The final zone, the Deep Zone, is a barren wasteland that serves as the final evolution of everything you dealt with so far — especially if you love giant blocks of concrete that fall from the sky while you're driving (I'm a big fan).
Each area gives off an air of impending doom as looming over you is a giant concrete wall. There's a 24-hour weather cycle, but most of the time the areas are just dark, even during the day. It's like that episode of Spongebob where he's stuck in Rock Bottom. This isn't your everyday darkness; it's advanced darkness.
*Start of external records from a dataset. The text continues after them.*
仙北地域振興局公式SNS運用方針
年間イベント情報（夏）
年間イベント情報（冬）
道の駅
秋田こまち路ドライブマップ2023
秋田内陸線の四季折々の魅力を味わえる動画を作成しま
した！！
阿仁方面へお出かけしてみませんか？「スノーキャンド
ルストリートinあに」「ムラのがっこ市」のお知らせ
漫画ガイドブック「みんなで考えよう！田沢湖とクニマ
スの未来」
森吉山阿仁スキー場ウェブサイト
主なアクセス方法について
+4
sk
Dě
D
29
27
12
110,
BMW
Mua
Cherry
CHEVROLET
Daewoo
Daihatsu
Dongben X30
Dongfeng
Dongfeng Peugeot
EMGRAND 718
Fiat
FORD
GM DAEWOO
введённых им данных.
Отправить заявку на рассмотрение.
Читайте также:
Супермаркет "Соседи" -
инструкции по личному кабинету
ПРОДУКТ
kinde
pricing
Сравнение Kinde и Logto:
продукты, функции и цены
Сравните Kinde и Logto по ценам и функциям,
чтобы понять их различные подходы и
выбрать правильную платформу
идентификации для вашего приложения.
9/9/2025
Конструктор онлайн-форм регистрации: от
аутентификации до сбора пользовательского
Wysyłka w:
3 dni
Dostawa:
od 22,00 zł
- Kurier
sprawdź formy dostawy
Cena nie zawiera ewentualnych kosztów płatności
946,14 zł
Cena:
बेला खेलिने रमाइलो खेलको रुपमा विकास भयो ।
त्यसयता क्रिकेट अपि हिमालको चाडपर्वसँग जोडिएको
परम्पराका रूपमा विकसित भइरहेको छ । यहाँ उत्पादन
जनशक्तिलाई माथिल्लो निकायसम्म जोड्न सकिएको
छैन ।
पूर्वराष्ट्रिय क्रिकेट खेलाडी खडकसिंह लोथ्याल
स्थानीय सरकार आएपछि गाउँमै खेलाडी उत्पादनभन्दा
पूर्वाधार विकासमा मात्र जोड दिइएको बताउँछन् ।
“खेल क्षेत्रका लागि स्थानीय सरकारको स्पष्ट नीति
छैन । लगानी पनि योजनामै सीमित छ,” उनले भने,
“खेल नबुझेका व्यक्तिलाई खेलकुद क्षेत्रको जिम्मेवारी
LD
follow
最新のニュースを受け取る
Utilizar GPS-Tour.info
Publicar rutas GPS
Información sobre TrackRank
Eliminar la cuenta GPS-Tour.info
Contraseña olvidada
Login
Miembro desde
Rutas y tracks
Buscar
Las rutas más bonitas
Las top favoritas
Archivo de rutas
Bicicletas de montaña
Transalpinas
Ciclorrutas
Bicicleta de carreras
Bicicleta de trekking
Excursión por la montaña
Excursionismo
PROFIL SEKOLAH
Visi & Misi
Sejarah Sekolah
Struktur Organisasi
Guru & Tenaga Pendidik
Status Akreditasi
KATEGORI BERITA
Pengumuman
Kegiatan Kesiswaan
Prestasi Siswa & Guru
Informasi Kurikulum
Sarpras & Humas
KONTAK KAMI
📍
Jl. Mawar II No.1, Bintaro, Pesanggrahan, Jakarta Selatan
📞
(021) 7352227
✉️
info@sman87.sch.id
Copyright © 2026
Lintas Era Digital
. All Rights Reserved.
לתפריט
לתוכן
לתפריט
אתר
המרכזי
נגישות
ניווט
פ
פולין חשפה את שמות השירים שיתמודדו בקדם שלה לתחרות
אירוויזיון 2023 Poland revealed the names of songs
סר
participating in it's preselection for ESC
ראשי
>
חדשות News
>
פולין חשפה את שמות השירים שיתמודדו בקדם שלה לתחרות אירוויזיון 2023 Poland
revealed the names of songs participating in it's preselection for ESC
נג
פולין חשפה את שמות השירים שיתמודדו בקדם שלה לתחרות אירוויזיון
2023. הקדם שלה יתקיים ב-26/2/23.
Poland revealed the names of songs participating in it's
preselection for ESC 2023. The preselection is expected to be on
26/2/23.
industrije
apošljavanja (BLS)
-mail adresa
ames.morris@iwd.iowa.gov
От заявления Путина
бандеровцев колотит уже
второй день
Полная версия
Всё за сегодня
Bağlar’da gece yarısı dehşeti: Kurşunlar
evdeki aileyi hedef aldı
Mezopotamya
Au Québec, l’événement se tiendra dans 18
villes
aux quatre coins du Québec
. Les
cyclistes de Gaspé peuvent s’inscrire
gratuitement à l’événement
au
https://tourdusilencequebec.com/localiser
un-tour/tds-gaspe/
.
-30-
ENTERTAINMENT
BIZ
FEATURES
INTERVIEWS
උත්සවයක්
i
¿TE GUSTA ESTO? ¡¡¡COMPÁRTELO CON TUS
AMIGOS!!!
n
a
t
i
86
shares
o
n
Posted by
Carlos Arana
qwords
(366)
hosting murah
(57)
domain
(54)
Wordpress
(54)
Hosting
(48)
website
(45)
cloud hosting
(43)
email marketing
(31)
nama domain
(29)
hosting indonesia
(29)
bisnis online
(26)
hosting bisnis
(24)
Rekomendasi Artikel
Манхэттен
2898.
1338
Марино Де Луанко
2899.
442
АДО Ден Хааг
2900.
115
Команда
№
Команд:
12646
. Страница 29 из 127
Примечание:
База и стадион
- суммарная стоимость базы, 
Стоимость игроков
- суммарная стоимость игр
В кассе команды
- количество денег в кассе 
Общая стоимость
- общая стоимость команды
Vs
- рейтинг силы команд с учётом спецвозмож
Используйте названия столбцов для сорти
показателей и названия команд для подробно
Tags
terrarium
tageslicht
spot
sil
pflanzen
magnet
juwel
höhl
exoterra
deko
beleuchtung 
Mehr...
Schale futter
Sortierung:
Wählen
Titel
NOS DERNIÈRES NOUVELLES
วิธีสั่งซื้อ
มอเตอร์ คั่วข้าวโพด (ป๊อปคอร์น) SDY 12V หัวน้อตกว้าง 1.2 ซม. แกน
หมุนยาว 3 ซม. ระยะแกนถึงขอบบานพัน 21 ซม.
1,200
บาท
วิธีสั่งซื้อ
And at no point in the game does anyone tell you to build a flashlight; you just have to do it.
The game heavily relies on player experimentation, to its detriment at times, like hindering progress with some upgrades until you scan a very specific anomaly (the game does not let you scan objects in your car, unfortunately). But it does lead to cathartic, brainblast moments, where, when dealing with a shortage of chemicals needed to make repair putty, I discovered that breaking down cosmetic paints will give you chemicals. This leads me down a rabbit hole of figuring out which resources can be converted into certain raw materials. However, much of the progression made during the game is built upon the risk/reward of what you're willing to put your car through to find certain resources around the map.
You can also help upgrade your car by collecting arcs on each map. These are powerful sources of energy that keep the area around you stable and removing them will unleash hell. Along with upgrades, collecting Arcs around the map is how you generate sufficient energy to create gateways to escape back to the garage. Once there, you can use the amount of energy collected from each arc at the fabrication station that'll allow you to craft car upgrades like better engines, better protection for your car, or upgrade work stations around the garage like a matter converter that'll repair parts while you're away on runs.
In the end, Pacific Drive is a game for masochists who enjoy being tortured, and honestly, it's the most fun I've had with a game since Alan Wake 2. There's a sort of sadistic thrill in the relationship between me and my decomposing rust bucket of a car every time I leave the garage — and that's one of the game's biggest strengths.
What I thought was a neat survival horror game turned out to be a deeply, complex survival game that, at times, felt like I was in hell, and endlessly fixing this car was my punishment. And for just $30, it's the best punishment one could ask for in the afterlife.